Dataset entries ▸
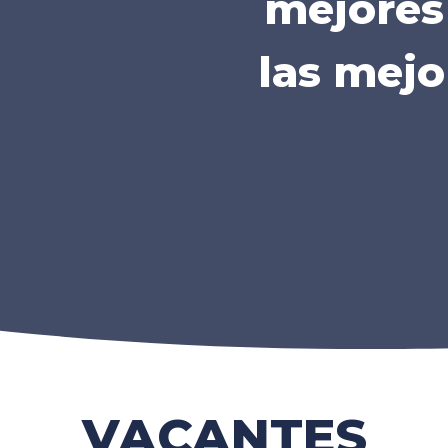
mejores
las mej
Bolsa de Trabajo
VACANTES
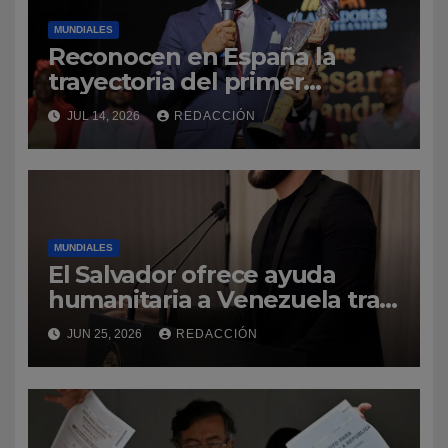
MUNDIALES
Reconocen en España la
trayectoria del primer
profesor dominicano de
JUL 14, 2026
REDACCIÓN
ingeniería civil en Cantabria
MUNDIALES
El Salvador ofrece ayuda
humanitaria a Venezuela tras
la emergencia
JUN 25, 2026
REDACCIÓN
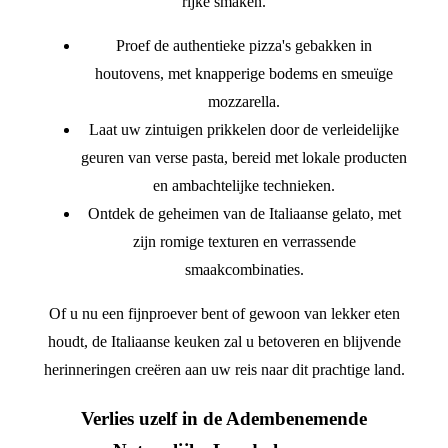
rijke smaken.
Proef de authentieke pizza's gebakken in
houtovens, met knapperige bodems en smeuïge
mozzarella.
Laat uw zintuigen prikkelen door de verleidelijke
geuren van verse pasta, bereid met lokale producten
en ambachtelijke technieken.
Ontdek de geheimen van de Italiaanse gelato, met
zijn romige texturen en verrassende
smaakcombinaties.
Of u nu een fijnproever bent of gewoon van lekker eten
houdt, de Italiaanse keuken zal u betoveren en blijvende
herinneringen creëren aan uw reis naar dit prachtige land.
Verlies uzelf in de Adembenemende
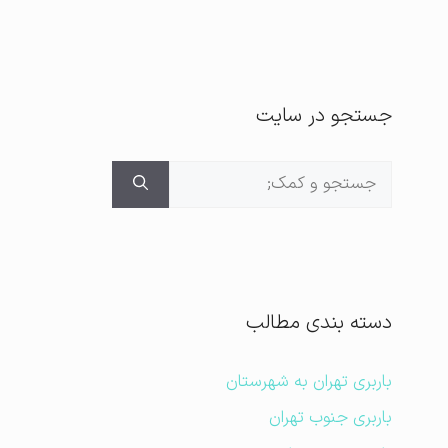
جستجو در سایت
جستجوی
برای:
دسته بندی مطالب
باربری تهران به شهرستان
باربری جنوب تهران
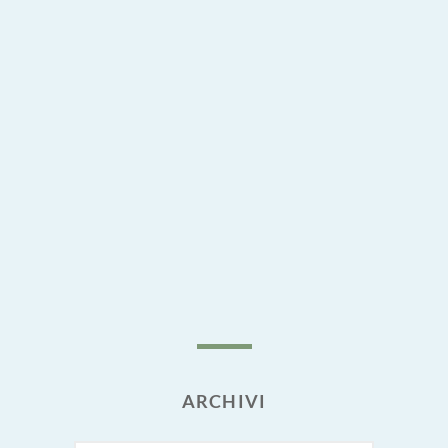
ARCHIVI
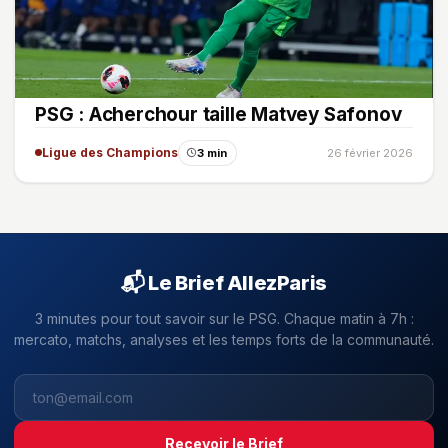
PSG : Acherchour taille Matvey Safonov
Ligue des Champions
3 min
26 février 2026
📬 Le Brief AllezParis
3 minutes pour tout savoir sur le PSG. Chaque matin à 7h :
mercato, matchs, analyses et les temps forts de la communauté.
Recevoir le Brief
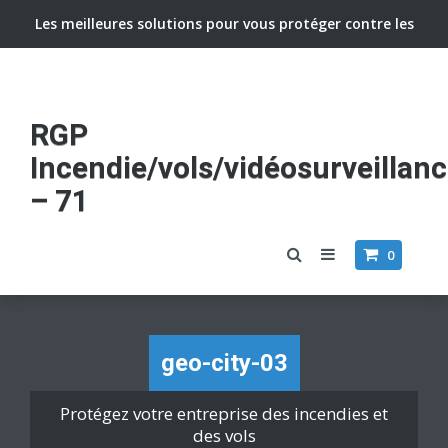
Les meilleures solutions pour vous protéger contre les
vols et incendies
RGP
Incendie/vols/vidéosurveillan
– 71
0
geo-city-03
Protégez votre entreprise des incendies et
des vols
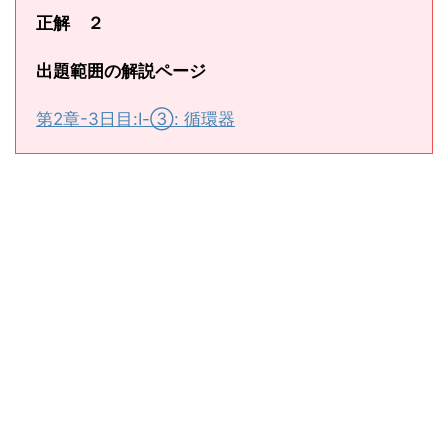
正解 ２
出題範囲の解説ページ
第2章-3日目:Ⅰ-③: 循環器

Activity ▸
Without any of the pictures, set the entries down again exactly as written.

Result ▸
mejores
las mej
Bolsa de Trabajo
VACANTES
MUNDIALES
Reconocen en España la
trayectoria del primer
profesor dominicano de
JUL 14, 2026
REDACCIÓN
ingeniería civil en Cantabria
MUNDIALES
El Salvador ofrece ayuda
humanitaria a Venezuela tras
la emergencia
JUN 25, 2026
REDACCIÓN
rijke smaken.
Proef de authentieke pizza's gebakken in
houtovens, met knapperige bodems en smeuïge
mozzarella.
Laat uw zintuigen prikkelen door de verleidelijke
geuren van verse pasta, bereid met lokale producten
en ambachtelijke technieken.
Ontdek de geheimen van de Italiaanse gelato, met
zijn romige texturen en verrassende
smaakcombinaties.
Of u nu een fijnproever bent of gewoon van lekker eten
houdt, de Italiaanse keuken zal u betoveren en blijvende
herinneringen creëren aan uw reis naar dit prachtige land.
Verlies uzelf in de Adembenemende
جستجو در سایت
جستجوی
برای:
دسته بندی مطالب
باربری تهران به شهرستان
باربری جنوب تهران
ARCHIVI
PSG : Acherchour taille Matvey Safonov
Ligue des Champions
3 min
26 février 2026
📬 Le Brief AllezParis
3 minutes pour tout savoir sur le PSG. Chaque matin à 7h :
mercato, matchs, analyses et les temps forts de la communauté.
Recevoir le Brief
Les meilleures solutions pour vous protéger contre les
vols et incendies
RGP
Incendie/vols/vidéosurveillan
– 71
0
geo-city-03
Protégez votre entreprise des incendies et
des vols
正解 ２
出題範囲の解説ページ
第2章-3日目:Ⅰ-③: 循環器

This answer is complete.